Della Porta Mi concentrerei soprattutto sul problema della formazione. Che è scarsa o poco efficace sui diritti umani e politici e sul necessario background culturale, ed è quasi sempre concentrata sull’addestramento tecnico. Certo, va detto che in Italia molto spesso i dirigenti sono laureati, e dunque si sono formati fuori. Ma questo non basta. Il problema non è che tutti i poliziotti siano violenti e dediti alla repressione – cosa assolutamente falsa –, ma che siano molto scarsi gli anticorpi capaci di fronteggiare deviazioni sempre possibili in un lavoro come questo. Basti pensare alla tensione e allo stress che i poliziotti vivono in molte situazioni, e anche al fatto che spesso, quando si è in strada e si deve agire immediatamente, il controllo gerarchico si allenta, è più difficile da esercitare e l’agente gode di una notevole libertà d’azione. A Genova, ad esempio, uno degli eventi che ha scatenato il finimondo è stato l’intervento dei carabinieri contro le tute bianche, e l’incapacità della centrale operativa di contattarli e frenarli. In questi casi a funzionare da anticorpo è la forte consapevolezza dei diritti di manifestazione, e la capacità di gestire un rapporto non autoritario con l’altro: tutti aspetti sui quali però si deve essere ben formati e preparati. In Germania, per esempio, anche se la situazione è molto diversa a seconda dei singoli Länder, sin dal dopoguerra la polizia è molto più aperta su questo fronte. Ci sono gruppi di poliziotti critici che tengono costantemente sotto osservazione il comportamento dei propri colleghi, mentre si è in generale più aperti sui temi dei diritti e della cultura democratica. Basti pensare che esistono gruppi di poliziotti dichiarati apertamente gay.

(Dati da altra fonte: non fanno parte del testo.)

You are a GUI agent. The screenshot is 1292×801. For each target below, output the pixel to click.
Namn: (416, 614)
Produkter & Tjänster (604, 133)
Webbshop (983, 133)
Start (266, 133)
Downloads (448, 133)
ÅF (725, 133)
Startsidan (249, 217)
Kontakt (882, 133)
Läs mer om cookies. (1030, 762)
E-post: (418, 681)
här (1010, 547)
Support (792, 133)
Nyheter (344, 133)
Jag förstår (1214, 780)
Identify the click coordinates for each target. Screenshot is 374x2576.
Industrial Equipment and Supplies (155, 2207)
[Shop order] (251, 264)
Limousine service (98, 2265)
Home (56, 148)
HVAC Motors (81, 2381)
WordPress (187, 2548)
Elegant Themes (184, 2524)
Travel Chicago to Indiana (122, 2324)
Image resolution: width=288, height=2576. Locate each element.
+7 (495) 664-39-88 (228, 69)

Il Mese Ultimamente capita che ad essere colpiti nella repressione di piazza siano gli operai che lottano per il proprio posto di lavoro. Ultimamente è toccato ai dipendenti della Mangiarotti. Come si spiega questo?

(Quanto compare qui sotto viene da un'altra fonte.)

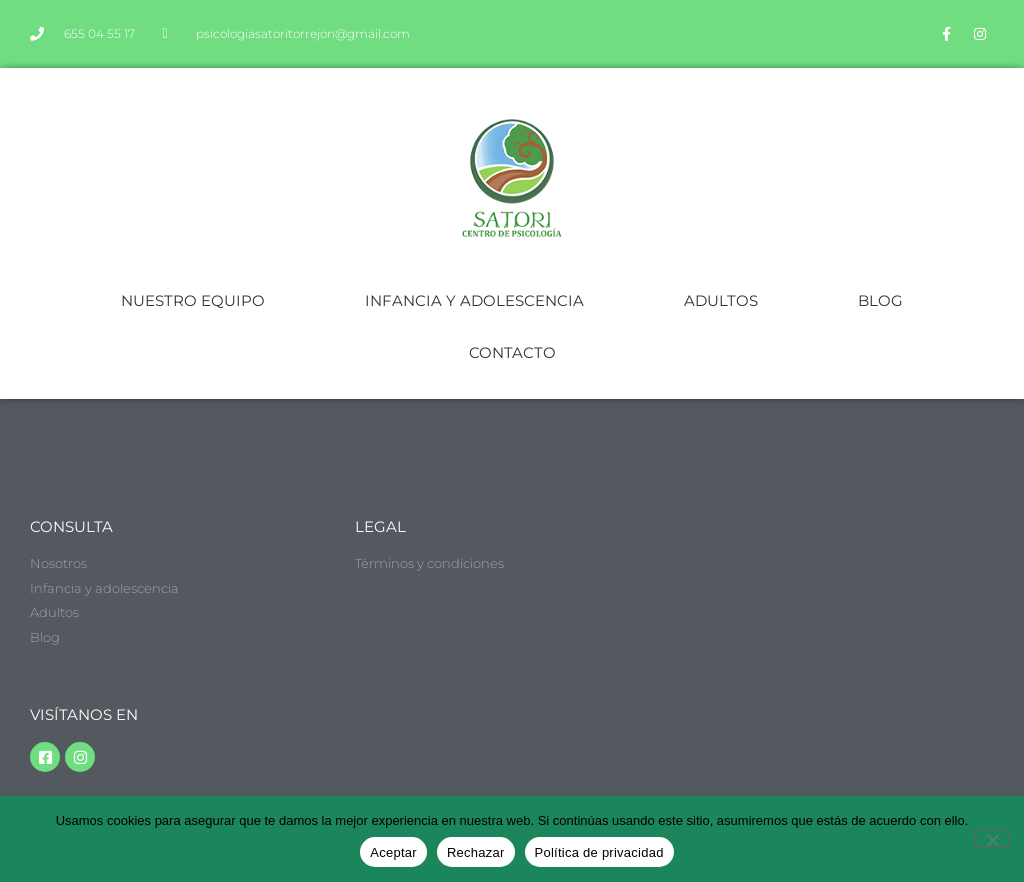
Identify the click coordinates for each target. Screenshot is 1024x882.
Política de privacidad (599, 852)
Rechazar (476, 852)
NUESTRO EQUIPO (193, 300)
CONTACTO (512, 352)
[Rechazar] (992, 838)
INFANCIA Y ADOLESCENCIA (474, 300)
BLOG (880, 300)
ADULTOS (721, 300)
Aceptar (393, 852)
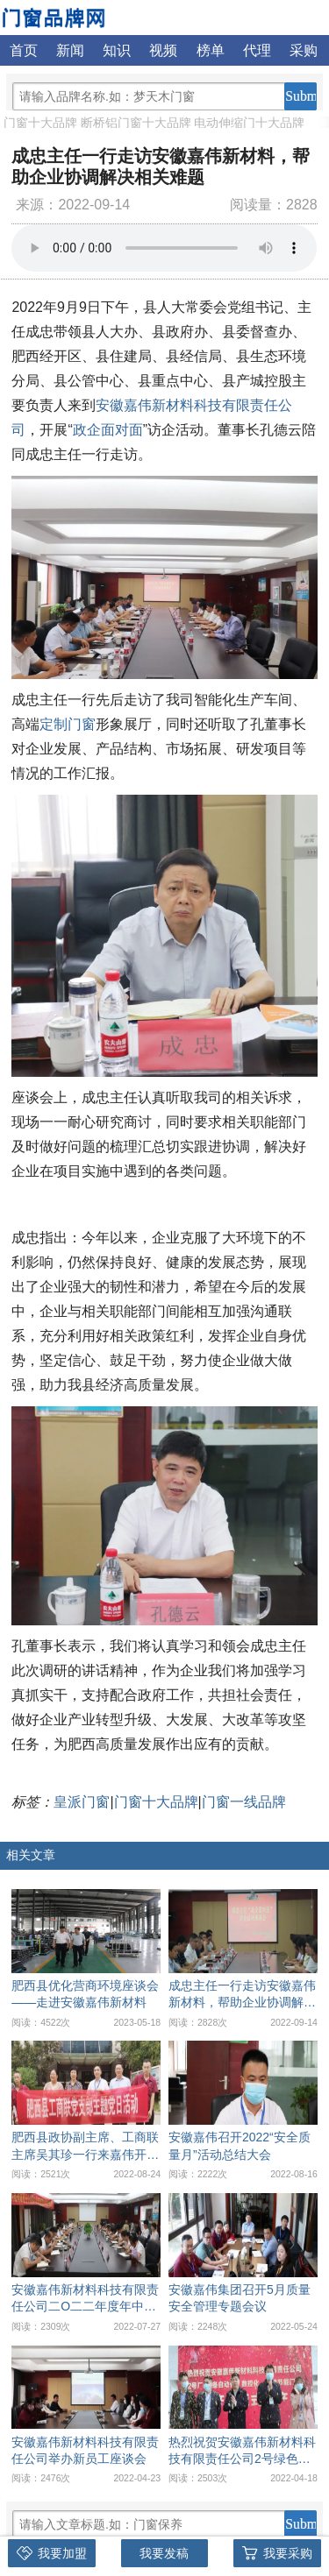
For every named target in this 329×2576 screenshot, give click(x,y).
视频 (163, 50)
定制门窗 (67, 724)
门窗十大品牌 (40, 123)
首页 (24, 50)
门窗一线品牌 (244, 1801)
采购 (304, 50)
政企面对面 (108, 429)
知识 (117, 50)
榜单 (211, 50)
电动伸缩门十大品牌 (249, 123)
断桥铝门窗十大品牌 (136, 123)
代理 (257, 50)
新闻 (70, 50)
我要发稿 (164, 2553)
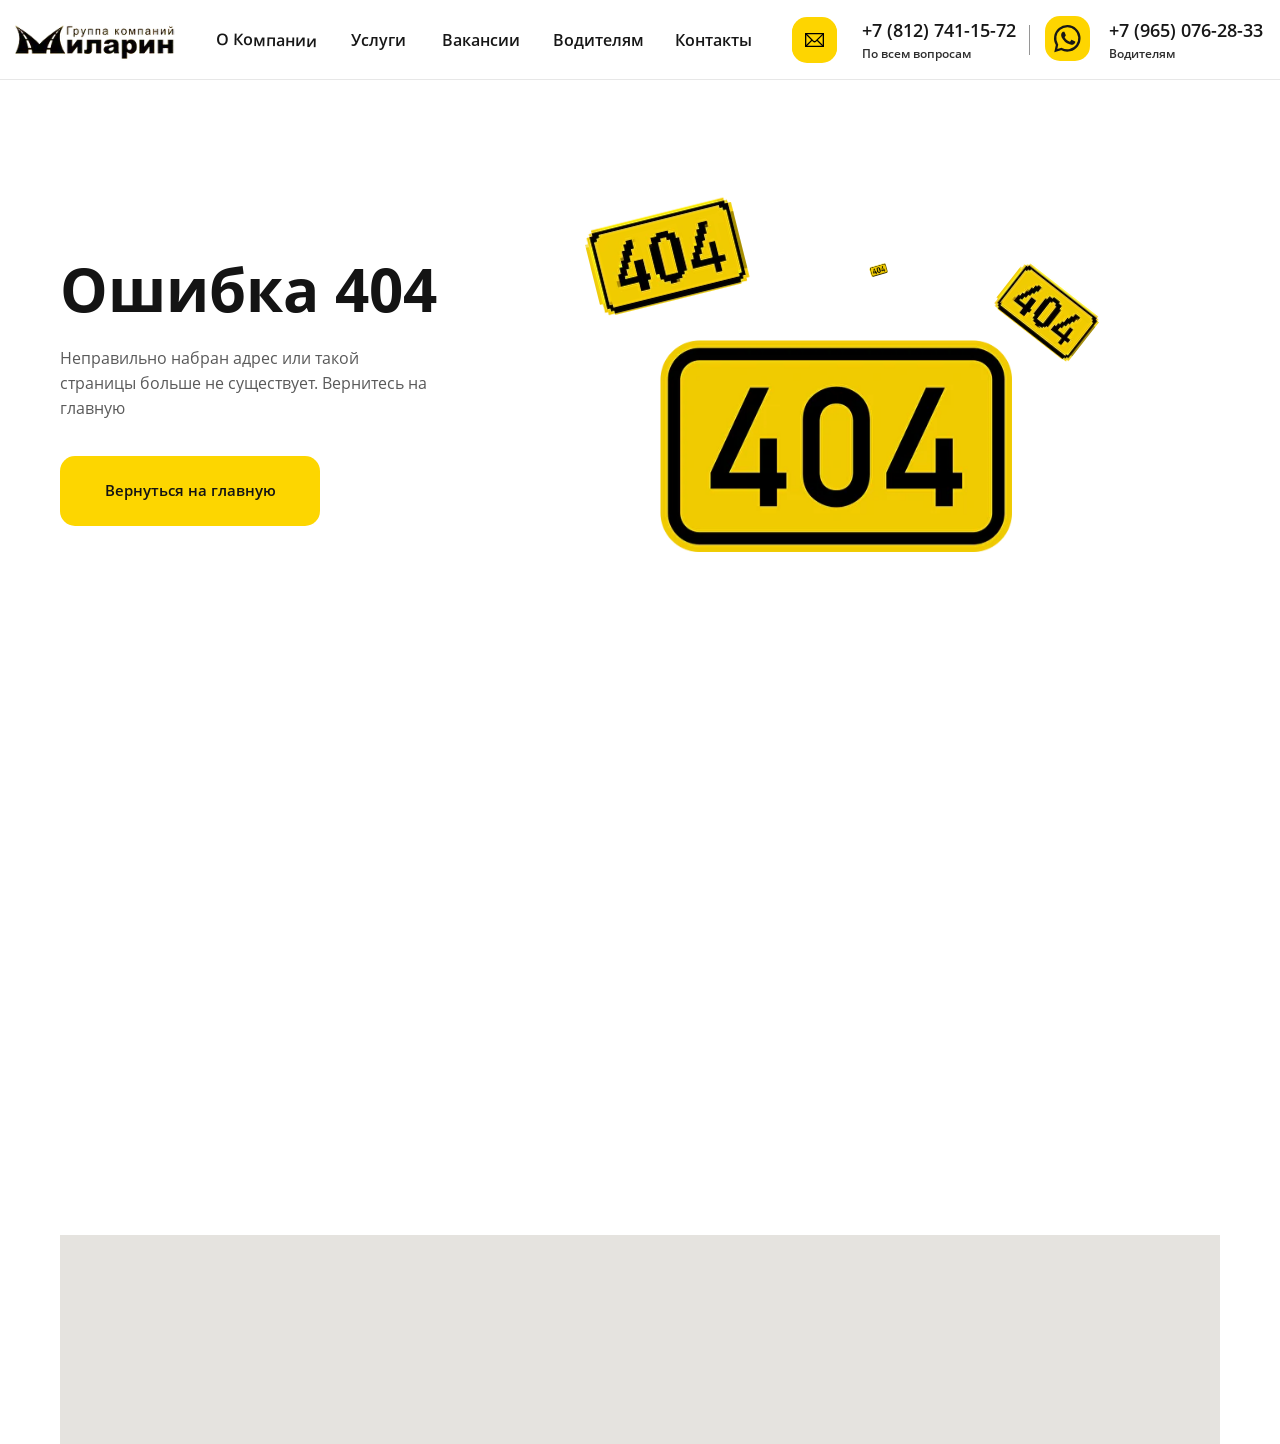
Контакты (713, 40)
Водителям (598, 40)
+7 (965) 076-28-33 (1186, 30)
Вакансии (481, 40)
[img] (1067, 38)
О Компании (266, 40)
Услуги (378, 40)
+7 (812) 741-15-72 (939, 30)
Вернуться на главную (190, 490)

Della Porta Negli anni novanta gli operai erano tra i gruppi che in piazza la polizia trattava con più rispetto: si capiva che lottavano per i propri diritti. Oggi la costante offensiva per la riduzione dei diritti del lavoro e sindacali, e il tentativo di porre limiti sempre più forti al diritto di sciopero, ha finito per produrre una sorta di delegittimazione culturale di queste proteste.